Today, Patrikian, who lives in La Crescenta, plays at weddings and private parties. Her repertoire is usually classical pieces arranged for the pedal harp.

“People love harps, everybody loves them,” says Patrikian. “I think it represents heaven; it’s a holy sound.”



Nearby places to hear the harp:

* Bob Burns Restaurant, 21821 Oxnard St., Woodland Hills, (818) 883-2145.

* Bookgrinders, 13321 Burbank Blvd., Van Nuys, (818) 988-4503.

* Hibiscus Cafe, 3459 N. Verdugo Road, Glendale, (818) 541-9918.

* Kaldi Coffee House, 1019 El Centro, South Pasadena, (818) 403-5951.
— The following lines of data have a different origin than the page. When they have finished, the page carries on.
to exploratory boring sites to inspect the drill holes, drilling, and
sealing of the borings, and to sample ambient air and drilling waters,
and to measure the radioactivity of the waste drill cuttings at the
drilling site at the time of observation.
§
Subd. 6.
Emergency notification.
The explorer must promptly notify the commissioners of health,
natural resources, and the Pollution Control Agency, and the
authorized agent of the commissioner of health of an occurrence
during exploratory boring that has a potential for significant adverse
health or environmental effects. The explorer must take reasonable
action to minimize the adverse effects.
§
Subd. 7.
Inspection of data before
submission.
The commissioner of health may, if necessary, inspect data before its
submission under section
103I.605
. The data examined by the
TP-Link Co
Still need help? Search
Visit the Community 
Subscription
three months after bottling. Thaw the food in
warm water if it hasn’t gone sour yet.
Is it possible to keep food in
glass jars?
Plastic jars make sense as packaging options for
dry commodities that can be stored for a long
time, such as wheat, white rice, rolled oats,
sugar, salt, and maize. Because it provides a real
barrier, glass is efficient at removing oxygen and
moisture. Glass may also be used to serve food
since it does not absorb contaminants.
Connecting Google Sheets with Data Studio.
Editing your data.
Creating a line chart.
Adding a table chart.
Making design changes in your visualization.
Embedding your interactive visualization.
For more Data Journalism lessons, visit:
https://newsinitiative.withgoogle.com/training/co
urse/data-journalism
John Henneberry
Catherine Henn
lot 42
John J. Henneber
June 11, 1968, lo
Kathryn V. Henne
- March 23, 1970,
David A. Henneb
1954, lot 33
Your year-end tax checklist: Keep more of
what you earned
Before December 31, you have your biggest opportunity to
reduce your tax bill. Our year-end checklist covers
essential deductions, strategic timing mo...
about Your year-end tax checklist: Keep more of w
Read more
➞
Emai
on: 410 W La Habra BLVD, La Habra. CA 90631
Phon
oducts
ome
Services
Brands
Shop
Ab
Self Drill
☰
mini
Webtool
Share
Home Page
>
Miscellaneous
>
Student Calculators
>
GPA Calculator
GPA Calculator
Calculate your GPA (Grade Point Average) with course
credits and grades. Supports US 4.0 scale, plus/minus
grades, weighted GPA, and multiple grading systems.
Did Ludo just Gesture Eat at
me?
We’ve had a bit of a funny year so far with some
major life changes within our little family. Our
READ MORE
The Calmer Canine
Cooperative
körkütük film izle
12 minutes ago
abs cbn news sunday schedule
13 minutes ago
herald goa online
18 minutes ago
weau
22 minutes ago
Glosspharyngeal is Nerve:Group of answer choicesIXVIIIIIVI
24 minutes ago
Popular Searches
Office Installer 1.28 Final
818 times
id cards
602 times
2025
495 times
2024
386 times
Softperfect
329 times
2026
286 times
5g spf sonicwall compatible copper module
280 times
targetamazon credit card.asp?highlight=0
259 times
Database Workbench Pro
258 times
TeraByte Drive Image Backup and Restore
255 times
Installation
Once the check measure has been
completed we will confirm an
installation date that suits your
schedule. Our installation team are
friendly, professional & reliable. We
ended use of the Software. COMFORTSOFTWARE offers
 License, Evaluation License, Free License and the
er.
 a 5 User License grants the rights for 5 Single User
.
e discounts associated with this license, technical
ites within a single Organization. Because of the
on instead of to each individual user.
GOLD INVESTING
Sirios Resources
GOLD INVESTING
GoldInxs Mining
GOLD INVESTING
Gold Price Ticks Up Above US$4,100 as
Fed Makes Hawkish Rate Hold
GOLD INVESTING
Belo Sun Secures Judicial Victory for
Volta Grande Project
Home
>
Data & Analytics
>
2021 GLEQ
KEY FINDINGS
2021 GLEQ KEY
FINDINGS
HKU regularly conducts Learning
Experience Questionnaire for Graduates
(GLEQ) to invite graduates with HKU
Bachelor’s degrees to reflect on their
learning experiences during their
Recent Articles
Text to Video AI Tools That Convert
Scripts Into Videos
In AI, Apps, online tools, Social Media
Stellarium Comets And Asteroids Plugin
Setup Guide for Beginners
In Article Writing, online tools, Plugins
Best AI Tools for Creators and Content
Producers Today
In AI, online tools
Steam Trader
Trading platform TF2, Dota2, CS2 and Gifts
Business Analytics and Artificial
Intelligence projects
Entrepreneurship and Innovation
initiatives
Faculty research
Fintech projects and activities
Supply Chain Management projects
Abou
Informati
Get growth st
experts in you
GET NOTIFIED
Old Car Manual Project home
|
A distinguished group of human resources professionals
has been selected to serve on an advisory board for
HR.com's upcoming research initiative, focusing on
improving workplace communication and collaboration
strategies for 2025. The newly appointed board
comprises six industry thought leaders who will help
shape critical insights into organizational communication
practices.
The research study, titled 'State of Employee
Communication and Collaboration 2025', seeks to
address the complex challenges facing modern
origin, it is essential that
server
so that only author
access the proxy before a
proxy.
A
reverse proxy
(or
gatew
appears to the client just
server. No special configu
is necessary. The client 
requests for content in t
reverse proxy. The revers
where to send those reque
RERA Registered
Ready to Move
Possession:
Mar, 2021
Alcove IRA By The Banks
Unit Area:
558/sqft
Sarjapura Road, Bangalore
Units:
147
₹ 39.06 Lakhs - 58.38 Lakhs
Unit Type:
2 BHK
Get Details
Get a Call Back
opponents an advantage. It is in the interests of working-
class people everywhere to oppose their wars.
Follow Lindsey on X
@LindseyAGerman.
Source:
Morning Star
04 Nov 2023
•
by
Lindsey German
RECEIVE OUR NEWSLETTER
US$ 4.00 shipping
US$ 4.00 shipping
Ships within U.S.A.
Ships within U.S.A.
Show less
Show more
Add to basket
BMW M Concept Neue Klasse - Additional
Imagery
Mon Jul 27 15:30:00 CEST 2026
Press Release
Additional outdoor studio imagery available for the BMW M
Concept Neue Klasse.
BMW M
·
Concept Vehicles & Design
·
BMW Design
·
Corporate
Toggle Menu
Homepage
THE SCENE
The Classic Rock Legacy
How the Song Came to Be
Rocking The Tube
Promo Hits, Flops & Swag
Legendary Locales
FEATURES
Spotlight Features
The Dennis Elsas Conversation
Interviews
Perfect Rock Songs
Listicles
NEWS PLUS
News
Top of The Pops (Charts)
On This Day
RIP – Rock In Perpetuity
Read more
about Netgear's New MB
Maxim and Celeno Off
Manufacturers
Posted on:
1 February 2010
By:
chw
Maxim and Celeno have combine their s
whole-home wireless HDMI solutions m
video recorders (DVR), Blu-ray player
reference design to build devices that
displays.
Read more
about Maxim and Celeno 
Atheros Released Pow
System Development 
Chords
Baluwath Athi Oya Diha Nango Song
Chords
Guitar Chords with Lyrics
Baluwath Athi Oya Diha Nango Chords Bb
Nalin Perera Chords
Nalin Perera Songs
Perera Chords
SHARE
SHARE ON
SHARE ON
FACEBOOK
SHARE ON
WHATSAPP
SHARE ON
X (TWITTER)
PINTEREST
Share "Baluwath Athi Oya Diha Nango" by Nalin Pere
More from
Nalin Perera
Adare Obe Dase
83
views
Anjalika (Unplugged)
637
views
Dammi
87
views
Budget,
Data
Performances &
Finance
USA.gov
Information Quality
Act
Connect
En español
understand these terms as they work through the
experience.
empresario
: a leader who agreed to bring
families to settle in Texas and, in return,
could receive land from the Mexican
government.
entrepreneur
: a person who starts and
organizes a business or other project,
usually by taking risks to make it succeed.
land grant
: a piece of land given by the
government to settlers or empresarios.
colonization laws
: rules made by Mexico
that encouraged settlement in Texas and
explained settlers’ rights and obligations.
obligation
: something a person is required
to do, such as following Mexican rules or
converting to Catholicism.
* Lerma 76, 112 E. Wilson Ave., Glendale, (818) 507-8584.

* Peninsula Hotel, 9882 Little Santa Monica Blvd., Beverly Hills, (310) 273-4888.

* The Tower Restaurant, 1150 S. Olive St., Los Angeles, (213) 746-1554.

* The Wherehouse restaurant, 4499 Admiralty Way, Marina del Rey, (310) 823-5451.

The Sylvia Woods Harp Center, 915 N. Glendale Ave., Glendale, (818) 956-1363, sponsors a workshop and concert series:

* Sunday: Irish Harpist Patrick Ball in concert, $15 advance purchase, $17 at the door.

* Oct. 14, 24, Nov. 11 and 21: “I’ve Always Wanted to Play the Harp” workshop. Free.

* Nov. 5: Welsh harpist Robin Huw Bowen will conduct a workshop and perform a concert, $15 advance purchase, $17 at the door.

* Nov. 19: Jazz harpist Deborah Henson-Conant will conduct a workshop and perform a concert, $17 advance purchase, $19 at the door.